Впрочем, любой пытке однажды приходит конец – тяжелый поток каждодневных забот и дел снова похитил с берега собственных страданий Кейтилин и тут же с головой ее окунул под воду, чтобы та не думала уж очень долго страдать, ведь, несмотря ни на что, Кейтилин была, есть и оставалась леди Винтерфелла, а потому негоже ей было вечно думать о себе.
Пусть пламя Восстания Баратеона не перекинулось за ров Кайлин, но северяне приходили день за днем в Винтерфелл, чтобы поведать о своих убытках, притеснениях и разорениях, что принесла с собой война, чтобы просить о помощи, чтобы искать защиты. Эти люди приходили днем и ночью, они начали приходить еще задолго до возвращения домой супруга, они приходили и протягивали руки своим господам в надежде, что те не оставят их в беде, а Старки и не оставляли, но людей прибывало все больше и больше, а потому требовалось терпение, требовалась сила, чтобы справиться с этим бесконечным приливом моря людей, но ведь и с порога этих несчастных никто прогнать не имел права, да и не хотел, ведь это – их народ. Его Старкам вверили Боги, его им и держать, вести дальше – такова стезя сюзерена, и пусть Кейтилин еще не была хорошей женой, но она уже была достойной госпожой. С детства привыкшая ухаживать за младшими, поддерживать отца и заботиться о Риверране, Кейтилин не терялась, она старалась сделать все, как можно лучше, она старалась не быть одной из тех ленивых леди, которых всегда высмеивают в сказках, Кейтилин старалась быть правой рукой своему супругу. Они почти не разговаривали, но ровный взгляд жены, ее поддержка и терпение говорили сами за нее.
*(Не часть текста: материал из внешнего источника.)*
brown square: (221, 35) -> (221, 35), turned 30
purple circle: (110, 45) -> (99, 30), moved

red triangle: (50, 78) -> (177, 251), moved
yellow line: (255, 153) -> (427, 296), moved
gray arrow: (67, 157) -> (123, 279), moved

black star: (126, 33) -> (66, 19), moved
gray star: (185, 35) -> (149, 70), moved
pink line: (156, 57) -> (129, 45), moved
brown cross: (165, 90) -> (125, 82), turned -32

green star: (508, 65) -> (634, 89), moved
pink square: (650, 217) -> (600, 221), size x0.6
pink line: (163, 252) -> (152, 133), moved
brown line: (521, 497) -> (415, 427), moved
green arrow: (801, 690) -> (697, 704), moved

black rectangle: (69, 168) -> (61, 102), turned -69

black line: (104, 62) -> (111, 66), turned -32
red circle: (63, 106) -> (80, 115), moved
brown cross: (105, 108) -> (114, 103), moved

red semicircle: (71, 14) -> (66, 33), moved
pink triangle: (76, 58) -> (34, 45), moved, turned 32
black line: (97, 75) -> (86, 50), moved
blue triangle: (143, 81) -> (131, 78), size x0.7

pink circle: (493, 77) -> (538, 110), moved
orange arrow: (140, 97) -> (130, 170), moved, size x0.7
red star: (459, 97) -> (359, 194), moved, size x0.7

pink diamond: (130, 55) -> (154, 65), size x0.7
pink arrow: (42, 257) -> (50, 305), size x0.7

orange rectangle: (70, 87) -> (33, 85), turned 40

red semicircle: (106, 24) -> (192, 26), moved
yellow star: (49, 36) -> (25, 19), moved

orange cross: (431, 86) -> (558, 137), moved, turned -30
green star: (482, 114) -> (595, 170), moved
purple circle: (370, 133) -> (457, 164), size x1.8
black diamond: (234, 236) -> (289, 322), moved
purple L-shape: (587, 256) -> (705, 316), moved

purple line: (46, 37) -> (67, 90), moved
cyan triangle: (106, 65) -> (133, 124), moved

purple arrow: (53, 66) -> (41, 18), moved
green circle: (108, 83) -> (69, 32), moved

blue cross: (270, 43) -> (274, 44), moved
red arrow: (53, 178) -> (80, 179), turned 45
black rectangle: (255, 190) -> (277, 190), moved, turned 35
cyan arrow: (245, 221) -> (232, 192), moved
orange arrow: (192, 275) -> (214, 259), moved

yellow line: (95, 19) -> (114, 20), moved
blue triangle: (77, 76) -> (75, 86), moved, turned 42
Остальное ждало. Днем ждали заботы другие, заботы о замке, о его людях, о Севере, а потому не было у его лорда и леди права тратить себя друг на друга, когда их земли полыхали огнем бедности, запустения и голода – зима выпила из людей всю жизнь. Весь Север кровоточил нищетой, и пусть даже его Хранители продали душу Великому Иному, им не удалось бы в один миг вернуть былое благополучие Севера, а потому оставалось своими руками поднимать, пробуждать, возрождать каждую пядь этой благословенной Старыми Богами земли. И Хранитель Севера с самого часа своего возвращения не терял ни минуты, чтобы вернуть мир и спокойствие на свои родные земли, а его супруга знала, не любила, не понимала его самого, но не смела дать и повода кому-то судачить о них за спиной, а потому терпеливо и покорно разделяла все тяготы послевоенной жизни с мужем, пусть даже ноги ныли от усталости, спина гнулась от вечной необходимости прямо держаться, а сердце плакало от точившего его червя одиночества.
Не так. Все, конечно, должно было быть не так, и дело уже даже не в Брандоне – с его уходом Кейтилин смирилась давно и только каждый вечер, прежде чем сон забирал ее, измотанную и уставшую, молилась о его душе. Давно схоронив в душе жениха, Кейтилин слепила из мечтаний и надежд волшебный замок, где они с Эддардом счастливо бы зажили после победы, но стоило тому вернуться в Винтерфелл, как воздушный замок был разорван вспышкой молнии, и потерянная Кейтилин уже и не знала, во что ей верить сейчас.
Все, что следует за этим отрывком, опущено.